The things you complained about in another language were fixed/removed years ago but you say it's still just as bad.


>If using threads means the language is asynchronous to you,

Goroutines are not threads. It's named after a "coroutine," which is an async function (like a generator) where you can pause execution of a task (to wait for IO, for instance) and then resume it at a later time. Coroutines give you implicit async/await style programming, without having to use extra keywords. The language Lua supports coroutines natively, for instance, including explicit yields to use them as generators, if you need. Goroutines give you coroutines with a bonus: Actual thread hopping (and multiple channels of communication possible, so you can effectively have more than one "yield" channel).

If you have 400,000 Goroutines running on 4 CPUs, your Goroutines can task switch between those 4 CPUs using 4 OS threads (or 8, or whatever number you determine is best for your app) as their IO events queue up.

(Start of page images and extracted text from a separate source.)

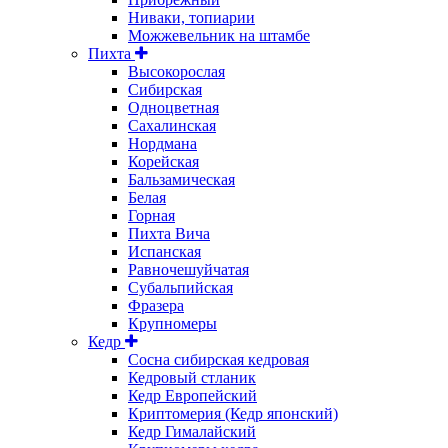
Ниваки, топиарии
Можжевельник на штамбе
Пихта
Высокорослая
Сибирская
Одноцветная
Сахалинская
Нордмана
Корейская
Бальзамическая
Белая
Горная
Пихта Вича
Испанская
Равночешуйчатая
Субальпийская
Фразера
Крупномеры
Кедр
Сосна сибирская кедровая
Кедровый стланик
Кедр Европейский
Криптомерия (Кедр японский)
Кедр Гималайский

It is async, and each Goroutine has around 10k of RAM overhead, not counting data you're storing yourself (it varies by architecture, but that's a reasonable estimate; I've seen between 6k and 16k on different architectures).

Go is better async than JavaScript, because a Goroutine started on one thread can get processed on another, so a few thread-hogs won't block a task. A single Goroutine could cycle between all your worker threads, in fact, though I think it tends to stick with a single worker thread ("thread affinity"). It's probably the most asynchronous you can get in a language (only the Erlang VM/Elixir is in the same class of language, as far as I know).

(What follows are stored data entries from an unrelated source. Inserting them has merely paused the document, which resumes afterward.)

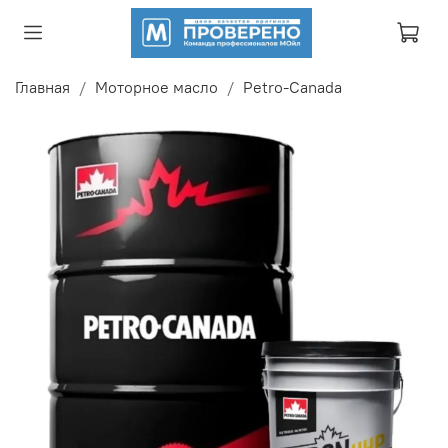
Главная
Моторное масло
Petro-Canada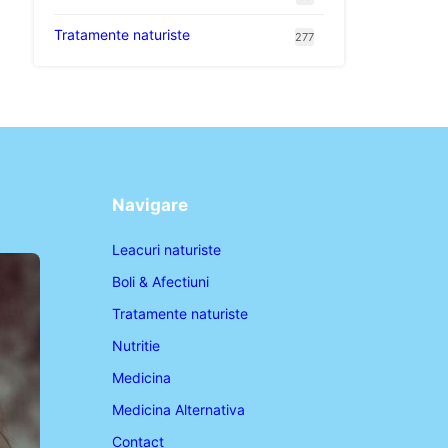
Tratamente naturiste
277
Navigare
Leacuri naturiste
Boli & Afectiuni
Tratamente naturiste
Nutritie
Medicina
Medicina Alternativa
Contact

Do you think PHP could handle 400,000 concurrent WebSocket connections on one server? Go can. How much RAM would you need to handle 400,000 CPU threads? Maybe 64Gb instead of ~8Gb in Go? Wouldn't CPU switching alone be starving most of the threads and redlining the CPU at that point? In my experience you start seeing serious slowdown around 5,000 threads. I'd guess you'd need 50x as many servers to handle that many connections on PHP. Maybe 100x. You need to support a million users? Is it better to have 3 servers or 300?

> The things you complained about in another language were fixed/removed years ago but you say it's still just as bad.

PHP is architecturally single-thread-per-request. Full stop. Even PHP 7 and HHVM. That simply doesn't scale as well as async, as I described above. The complaints I made were why I bailed on it years ago. I'm sure PHP has gotten a lot better than it was when I used it, but given that it still misses the mark architecturally, I have zero motivation to give it a second chance.

But given that NodeJS has far surpassed it in community support (as well as by many performance measures -- HHVM is quite fast at raw processing speed now, though not as high throughput because of the lack of true async), why is PHP still relevant except to continue to maintain existing code bases? (I've worked with several of those as well -- Joomla and Drupal in particular -- and neither was something I'd consider worth using, having looked at their internals and terrible performance. Joomla was a complete disaster; Drupal only slightly better.)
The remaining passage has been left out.